Nesta terça-feira, 30 de junho, a Receita Federal inicia o pagamento do segundo lote de restituição do Imposto de Renda Pessoa Física (IRPF) referente ao ano de 2026. O total de créditos liberados é de R$ 16 bilhões, beneficiando 9,58 milhões de contribuintes, o que representa o maior número de beneficiados em um único lote na história.

Valores e beneficiados

O montante de R$ 16 bilhões é equivalente ao valor do primeiro lote, pago em maio. Juntos, os dois primeiros lotes de restituição totalizam R$ 32 bilhões e alcançam aproximadamente 80% das restituições previstas para este ano, conforme dados divulgados pela Receita Federal.

O pagamento deste lote será realizado ao longo do dia, com R$ 4,49 bilhões destinados a grupos prioritários, que incluem:

  • 155.060 restituições para idosos acima de 80 anos;
  • 1.106.923 restituições para idosos entre 60 e 79 anos;
  • 106.294 restituições para pessoas com deficiência ou doenças graves;
  • 507.768 restituições para docentes.

Além disso, 7.709.752 restituições serão concedidas a contribuintes que utilizaram a declaração pré-preenchida ou optaram pelo recebimento via Pix. Importante ressaltar que não haverá pagamentos para aqueles que não se enquadram nas prioridades estabelecidas neste lote.

Calendário de pagamentos

A Receita Federal definiu um calendário para os pagamentos das restituições do IRPF 2026, que ocorrerão em quatro lotes. As datas são:

  • 1º lote: 29 de maio
  • 2º lote: 30 de junho
  • 3º lote: 31 de julho
  • 4º lote: 28 de agosto

Consulta da restituição

Os contribuintes podem verificar se têm direito à restituição acessando o site da Receita Federal.
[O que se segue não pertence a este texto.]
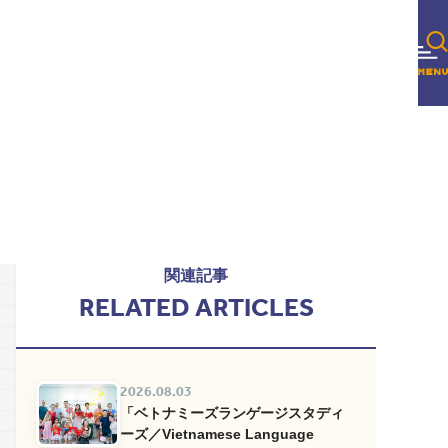
関連記事
RELATED ARTICLES
2026.08.03
「ベトナミーズランゲージスタディ
ーズ／Vietnamese Language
Basta selecionar a opção "Meu Imposto de Renda" e clicar em "Consultar a Restituição". O portal fornece orientações detalhadas e permite uma consulta simplificada ou completa sobre a situação da declaração.

A Receita ainda disponibiliza um aplicativo para dispositivos móveis que facilita o acesso às informações sobre as restituições e a situação cadastral do CPF. A nota oficial da Receita ressalta que os pagamentos são feitos apenas em contas bancárias de titularidade do contribuinte, e erros nos dados podem impedir o crédito.

Reagendamento e malha fina

Se houver problemas com os dados bancários, o contribuinte poderá reagendar o crédito através do Portal do Banco do Brasil, com um prazo de até um ano após a primeira tentativa. Para isso, é necessário informar o valor da restituição e o número do recibo da declaração.

Além disso, ao consultar sua situação, o contribuinte pode descobrir se sua declaração está na malha fina, ou seja, se há pendências que impeçam o pagamento. No e-CAC, é possível verificar se a declaração foi processada corretamente ou se existem divergências que precisam ser corrigidas.